Let's Fall In Love For The Night

37.2K 1.9K 484
                                    

Tidak peduli telah selama apa kamu pergi.
Tidak peduli telah sejauh apa kita sekarang.
Aku masih tetap mengingatmu sebagaimana aku masih menjadi kekasihmu dulu.

****

"Chak..."

Meski gue tau Anet masih tetap tersenyum-- senyum yang dulu pernah menjadi alasan gue bahagia. Senyum yang dulu pernah begitu gue damba-damba. Sebuah garis lengkung di bibir yang anehnya mampu meluruskan jalan hidup gue saat itu-- Tapi gue sadar, Anet sedang berjuang amat keras untuk tidak menitikan air mata. Gue enggan menatap Anet lama-lama karena gue sendiri tau, gue tidak sekuat itu.

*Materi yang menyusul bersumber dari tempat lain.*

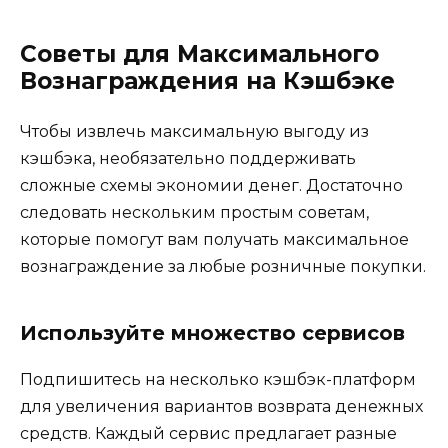
Советы для Максимального
Вознаграждения на Кэшбэке
Чтобы извлечь максимальную выгоду из
кэшбэка, необязательно поддерживать
сложные схемы экономии денег. Достаточно
следовать нескольким простым советам,
которые помогут вам получать максимальное
вознаграждение за любые розничные покупки.
Используйте множество сервисов
Подпишитесь на несколько кэшбэк-платформ
для увеличения вариантов возврата денежных
средств. Каждый сервис предлагает разные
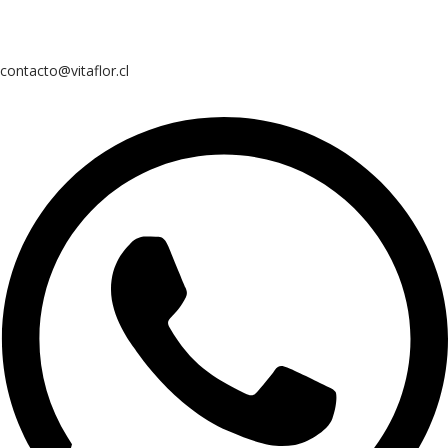
contacto@vitaflor.cl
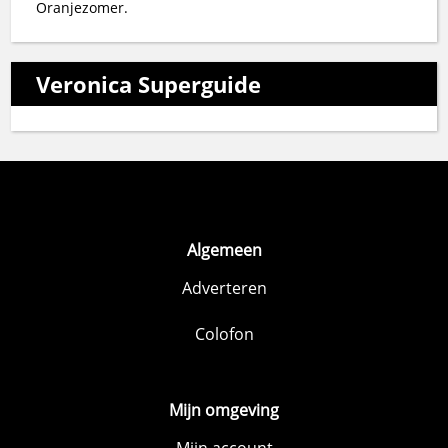
Oranjezomer.
Veronica Superguide
Algemeen
Adverteren
Colofon
Mijn omgeving
Mijn account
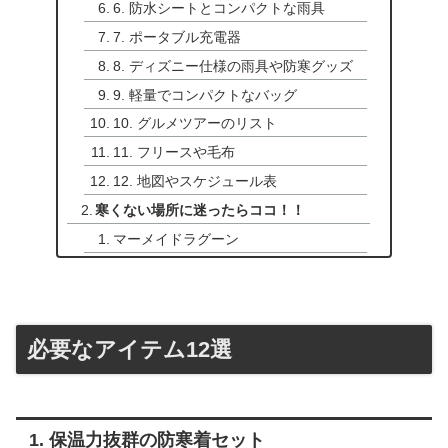
6. 防水シートとコンパクトな雨具
7. ポータブル充電器
8. ディズニー仕様の雨具や防寒グッズ
9. 軽量でコンパクトなバッグ
10. グルメツアーのリスト
11. フリースや毛布
12. 地図やスケジュール表
寒くない場所に迷ったらココ！！
マーメイドラグーン
必要なアイテム12選
1. 保温力抜群の防寒着セット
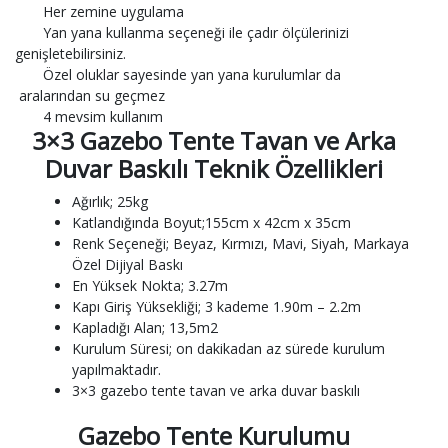
Her zemine uygulama
Yan yana kullanma seçeneği ile çadır ölçülerinizi
genişletebilirsiniz.
Özel oluklar sayesinde yan yana kurulumlar da
aralarından su geçmez
4 mevsim kullanım
3×3 Gazebo Tente Tavan ve Arka
Duvar Baskılı Teknik Özellikleri
Ağırlık; 25kg
Katlandığında Boyut;155cm x 42cm x 35cm
Renk Seçeneği; Beyaz, Kırmızı, Mavi, Siyah, Markaya
Özel Dijiyal Baskı
En Yüksek Nokta; 3.27m
Kapı Giriş Yüksekliği; 3 kademe 1.90m – 2.2m
Kapladığı Alan; 13,5m2
Kurulum Süresi; on dakikadan az sürede kurulum
yapılmaktadır.
3×3 gazebo tente tavan ve arka duvar baskılı
Gazebo Tente Kurulumu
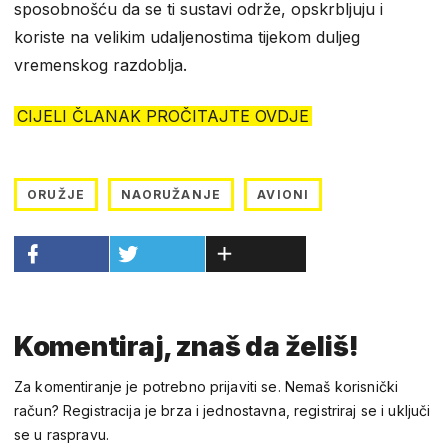
sposobnošću da se ti sustavi održe, opskrbljuju i
koriste na velikim udaljenostima tijekom duljeg
vremenskog razdoblja.
CIJELI ČLANAK PROČITAJTE OVDJE
ORUŽJE
NAORUŽANJE
AVIONI
Komentiraj, znaš da želiš!
Za komentiranje je potrebno prijaviti se. Nemaš korisnički
račun? Registracija je brza i jednostavna, registriraj se i uključi
se u raspravu.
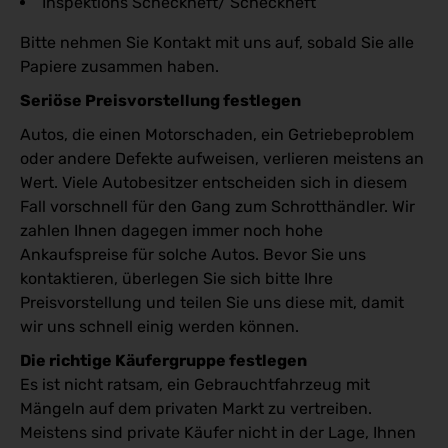
Inspektions Scheckheft/ Scheckheft
Bitte nehmen Sie Kontakt mit uns auf, sobald Sie alle
Papiere zusammen haben.
Seriöse Preisvorstellung festlegen
Autos, die einen Motorschaden, ein Getriebeproblem
oder andere Defekte aufweisen, verlieren meistens an
Wert. Viele Autobesitzer entscheiden sich in diesem
Fall vorschnell für den Gang zum Schrotthändler. Wir
zahlen Ihnen dagegen immer noch hohe
Ankaufspreise für solche Autos. Bevor Sie uns
kontaktieren, überlegen Sie sich bitte Ihre
Preisvorstellung und teilen Sie uns diese mit, damit
wir uns schnell einig werden können.
Die richtige Käufergruppe festlegen
Es ist nicht ratsam, ein Gebrauchtfahrzeug mit
Mängeln auf dem privaten Markt zu vertreiben.
Meistens sind private Käufer nicht in der Lage, Ihnen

Keadaan tengik yang memaksa kami berdua berpisah dan gue harus berperan sebagai orang jahat yang terpaksa pergi ketika Anet sedang butuh-butuhnya, tampaknya tak cukup mampu membuat hatinya berubah menjadi sekeras batu. Anet tetap menjadi Anet yang gue kenal. Pemaaf yang paling gue sayang. Jiwa yang selalu mau mencoba mengerti tanpa menghakimi. Sebuah sikap rendah hati yang selalu dan selalu saja tersirat dari senyumnya tiap gue berbuat salah, seakan tanpa perlu berbicara, senyumnya mampu mengucap: 

'kamu pasti punya alasan melakukan itu semua kok, Chak. Dan aku akan memakluminya.'

Anet adalah pasangan yang begitu baik. Ketidak-sempurnaan yang menyempurnakan kehidupan gue dulu. Satu-satunya yang bisa tertawa di tiap gue membicarakan banyak hal-hal aneh yang tak jarang sulit dimengerti orang lain. Anet adalah sesosok kekasih yang dengannya gue mampu membicarakan apa saja tanpa perlu merasa dihakimi sama sekali. Sesempurna itulah Anet. Dan sejahat inilah gue meninggalkannya.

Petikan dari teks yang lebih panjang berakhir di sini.